For ecosystem builders. 32 endpoints across Store and Communicate, on a base of 5,523. Read one way: if you're shipping an agent that needs to write — to remember something, to send a message — your options today are extremely limited. Read the other way: if you're deciding what to build in x402, this isn't just a gap, it's the map. Whatever else shifts in the protocol over the next twelve months, those two columns are going to close — by someone. The shortlist writes itself.

Methodology, footnotes, caveats

Snapshot taken April 25–26, 2026. We track 30,600 listings sourced from the major x402 directories — Bazaar (Coinbase CDP) is one of them — plus direct submissions through decixa.ai/submit. Probe results are refreshed on a rolling basis at roughly 1,300 listings per day. The verified-live count is the deduplicated apis-table view, restricted to review_status='approved', payment_req_parsed=true, and is_dead=false.

Pending review (189 listings) is excluded from the headline pass-rates because nothing has been done with them yet — they sit between scraping and quality-filtering, and folding them into the denominator would make the pass rate look slightly worse than the pipeline state warrants. The handful of listings in on_hold (192) are similarly held out of the headline numbers; we use that status for listings that need a one-off decision before they enter the regular pipeline — typically services that resell a third-party API in ways that may not match the original terms (a flight-search reseller, a face-recognition wrapper). The decision is parked, not made, until we've thought through the policy.

Two units coexist in this report. The capability and verified-live counts are at the API level; the probe-outcome failure modes are at the route level (an API can expose multiple endpoints). The two views differ by ~5% due to multi-route servers and ongoing sync between the apis and routes tables. Numbers in the narrative are rounded to absorb that.

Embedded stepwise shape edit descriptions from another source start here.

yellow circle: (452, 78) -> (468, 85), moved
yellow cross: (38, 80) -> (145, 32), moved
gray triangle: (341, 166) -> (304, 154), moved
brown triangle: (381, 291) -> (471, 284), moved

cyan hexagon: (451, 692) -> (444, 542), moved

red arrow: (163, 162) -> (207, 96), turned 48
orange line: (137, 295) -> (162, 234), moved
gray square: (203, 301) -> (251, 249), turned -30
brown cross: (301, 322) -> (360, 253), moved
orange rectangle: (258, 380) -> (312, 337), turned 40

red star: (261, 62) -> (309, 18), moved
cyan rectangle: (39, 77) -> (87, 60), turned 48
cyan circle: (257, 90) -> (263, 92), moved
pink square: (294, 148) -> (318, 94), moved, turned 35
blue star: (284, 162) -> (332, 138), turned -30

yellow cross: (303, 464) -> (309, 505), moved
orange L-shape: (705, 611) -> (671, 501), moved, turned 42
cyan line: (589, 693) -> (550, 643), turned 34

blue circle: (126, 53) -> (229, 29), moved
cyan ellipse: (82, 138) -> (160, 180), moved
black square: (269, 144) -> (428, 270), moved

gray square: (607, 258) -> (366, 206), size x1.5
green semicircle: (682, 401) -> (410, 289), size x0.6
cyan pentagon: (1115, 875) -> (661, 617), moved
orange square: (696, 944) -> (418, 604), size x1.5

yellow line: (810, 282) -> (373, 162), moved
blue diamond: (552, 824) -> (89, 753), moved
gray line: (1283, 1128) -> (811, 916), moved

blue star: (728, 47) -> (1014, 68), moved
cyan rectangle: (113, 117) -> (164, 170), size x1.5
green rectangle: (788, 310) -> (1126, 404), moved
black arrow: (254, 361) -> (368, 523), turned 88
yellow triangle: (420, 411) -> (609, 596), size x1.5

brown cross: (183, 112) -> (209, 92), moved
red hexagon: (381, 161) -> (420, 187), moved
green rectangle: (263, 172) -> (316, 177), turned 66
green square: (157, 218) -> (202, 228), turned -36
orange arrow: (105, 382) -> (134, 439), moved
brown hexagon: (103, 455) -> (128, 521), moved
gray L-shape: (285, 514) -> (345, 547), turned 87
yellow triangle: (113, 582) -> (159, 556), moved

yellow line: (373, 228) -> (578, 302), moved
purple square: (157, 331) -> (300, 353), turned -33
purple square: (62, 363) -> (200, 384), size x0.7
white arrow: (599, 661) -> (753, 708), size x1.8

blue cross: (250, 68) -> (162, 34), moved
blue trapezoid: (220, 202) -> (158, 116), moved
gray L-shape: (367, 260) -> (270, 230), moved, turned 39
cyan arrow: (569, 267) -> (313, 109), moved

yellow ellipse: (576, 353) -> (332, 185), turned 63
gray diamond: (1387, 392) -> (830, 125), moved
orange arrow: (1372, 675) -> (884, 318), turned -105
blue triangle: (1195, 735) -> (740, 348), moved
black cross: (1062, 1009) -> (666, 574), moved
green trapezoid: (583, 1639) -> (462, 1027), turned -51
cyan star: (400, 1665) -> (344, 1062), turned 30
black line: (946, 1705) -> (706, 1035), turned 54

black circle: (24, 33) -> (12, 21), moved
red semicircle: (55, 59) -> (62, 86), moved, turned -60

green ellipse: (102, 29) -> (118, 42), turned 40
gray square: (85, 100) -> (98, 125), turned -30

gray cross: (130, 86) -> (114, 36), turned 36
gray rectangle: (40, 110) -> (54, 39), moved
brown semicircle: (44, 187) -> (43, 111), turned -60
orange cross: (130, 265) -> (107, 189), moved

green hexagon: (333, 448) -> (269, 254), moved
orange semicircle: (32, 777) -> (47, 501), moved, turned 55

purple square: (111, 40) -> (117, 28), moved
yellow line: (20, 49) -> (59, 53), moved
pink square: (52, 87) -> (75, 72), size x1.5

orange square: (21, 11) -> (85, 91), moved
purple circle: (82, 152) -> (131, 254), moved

The data is reproducible. Anyone with the public Bazaar Discovery API and an HTTP probe loop can produce a comparable snapshot. We just put it together and run it monthly.

What's next

This is the first of a planned monthly series. May's report will track the same numbers month-over-month: pass-rate drift, probe-pipeline coverage, and capability/domain mix. We'll also follow up on the two open threads from this month — what shows up in the gap categories (Store, Communicate) and how the provider blocklist evolves.